DATASET below:

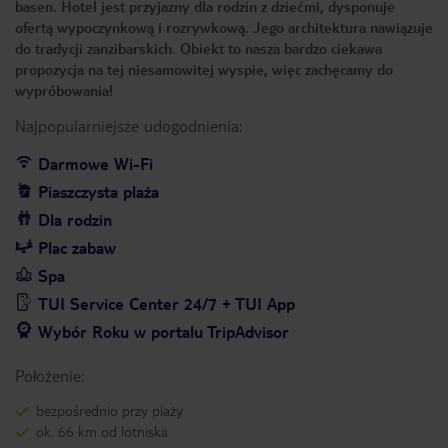
basen. Hotel jest przyjazny dla rodzin z dziećmi, dysponuje
ofertą wypoczynkową i rozrywkową. Jego architektura nawiązuje
do tradycji zanzibarskich. Obiekt to nasza bardzo ciekawa
propozycja na tej niesamowitej wyspie, więc zachęcamy do
wypróbowania!
Najpopularniejsze udogodnienia:
Darmowe Wi-Fi
Piaszczysta plaża
Dla rodzin
Plac zabaw
Spa
TUI Service Center 24/7 + TUI App
Wybór Roku w portalu TripAdvisor
Położenie:
bezpośrednio przy plaży
ok. 66 km od lotniska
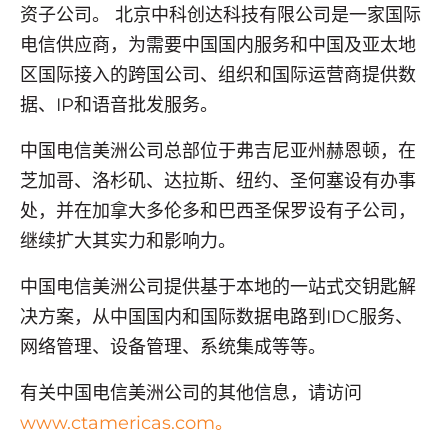
资子公司。 北京中科创达科技有限公司是一家国际
电信供应商，为需要中国国内服务和中国及亚太地
区国际接入的跨国公司、组织和国际运营商提供数
据、IP和语音批发服务。
中国电信美洲公司总部位于弗吉尼亚州赫恩顿，在
芝加哥、洛杉矶、达拉斯、纽约、圣何塞设有办事
处，并在加拿大多伦多和巴西圣保罗设有子公司，
继续扩大其实力和影响力。
中国电信美洲公司提供基于本地的一站式交钥匙解
决方案，从中国国内和国际数据电路到IDC服务、
网络管理、设备管理、系统集成等等。
有关中国电信美洲公司的其他信息，请访问
www.ctamericas.com。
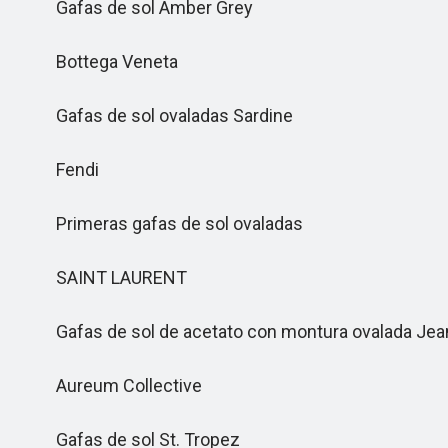
Gafas de sol Amber Grey
Bottega Veneta
Gafas de sol ovaladas Sardine
Fendi
Primeras gafas de sol ovaladas
SAINT LAURENT
Gafas de sol de acetato con montura ovalada Jea
Aureum Collective
Gafas de sol St. Tropez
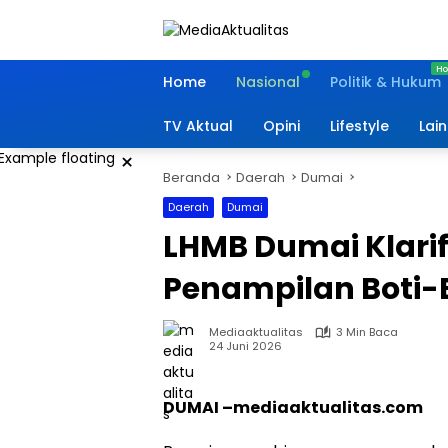
Langsung
ke
konten
Home
Nasional
Politik & Hukum
TV Aktual
Opini
Lifestyle
Lai
×
Beranda
Daerah
Dumai
Daerah
Dumai
LHMB Dumai Klari
Penampilan Boti-B
Mediaaktualitas
3 Min Baca
24 Juni 2026
DUMAI –mediaaktualitas.com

End of DATASET.

### TASK
Give the number of lines above that include "ovaladas". Write nothing else.

### ANSWER SECTION
2